RIM Seeks Dismissal Of Trademark Lawsuit For “BBM” Acronym

By Joseph Mandour on December 28, 2011

Set of touchscreen smartphones Orange County – Research in Motion, LTD (“RIM”), the Canadian telecommunications giant who produces the BlackBerry smartphone, filed a motion for dismissal of a trademark lawsuit against their commonly used BlackBerry Messenger acronym, “BBM.” The lawsuit filed earlier this month by BBM Canada, a Toronto-based radio and broadcasting company, alleges that the “BBM” name used by RIM causes confusion with its clients and employees.

BBM Canada was founded in 1944 and changed its name to BBM in the 1960s before settling on BBM Canada in the early 1990s. BBM Canada provides data and audience measurement analysis for radio and television broadcasting across Canada. BBM Canada currently employs 650 people with $50 million in annual financial revenue as opposed to RIM who employs 17,000 people and had $5 billion in revenue last quarter. BBM Canada’s Chief Executive Officer, Jim Macleod, argues that small size of his company should not be a factor, “I’m sure to a really big company this looks like relatively small numbers, but to us it’s a big deal.”

Another issue is the global reach of Blackberry Messenger that has defined the acronym “BBM” in Canada and abroad. RIM boasts 50 million users worldwide of their BlackBerry smartphones and messenger service. MacLeod understands his company’s limitations, “We have to be practical, they operate worldwide, we don’t. But we’re not prepared to just walk from our name.” MacLeod argues that within Canada, he is often mistaken for a RIM executive and BBM Canada call operators receive up to 250,000 calls a year from Canadians who similarly mistake BBM Canada for RIM.

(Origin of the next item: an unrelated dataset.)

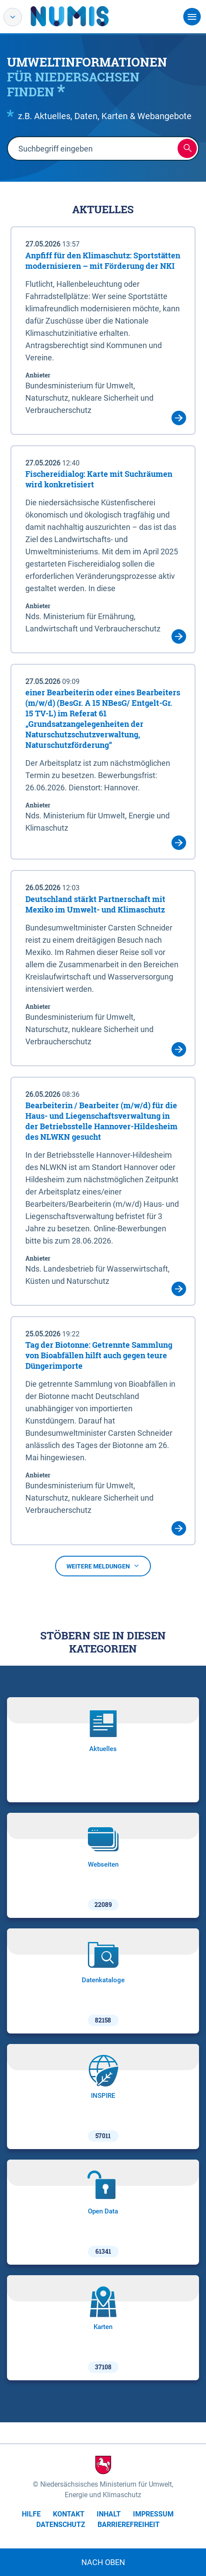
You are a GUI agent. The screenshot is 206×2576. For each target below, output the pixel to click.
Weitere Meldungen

In a statement by RIM, they contend that they should be allowed to use the “BBM” acronym because “the two companies [RIM and BBM Canada] are in different industries and have never been competitors in any area.” RIM also argues that under Canadian trademark law, two trademarks are eligible to co-exist if the services do not overlap. It’s one of debate how separate and divergent the industries are for RIM and BBM Canada.

The Canadian Intellectual Property Office (CIPO) also weighed on this lawsuit by filing a letter to the court stating the “BBM” trademark does not appear to be registrable after it denied RIM’s trademark application for “BBM” in 2009. RIM maintains that its trademark application is still pending and that any “inference by BBM Canada that CIPO has refused RIM’s BBM trademark application is quite frankly very misleading.” McLeod disagrees with RIM’s assessment of its trademark application with CIPO arguing that while RIM filed an extension of its trademark application in 2009, they have not pursued the matter any further.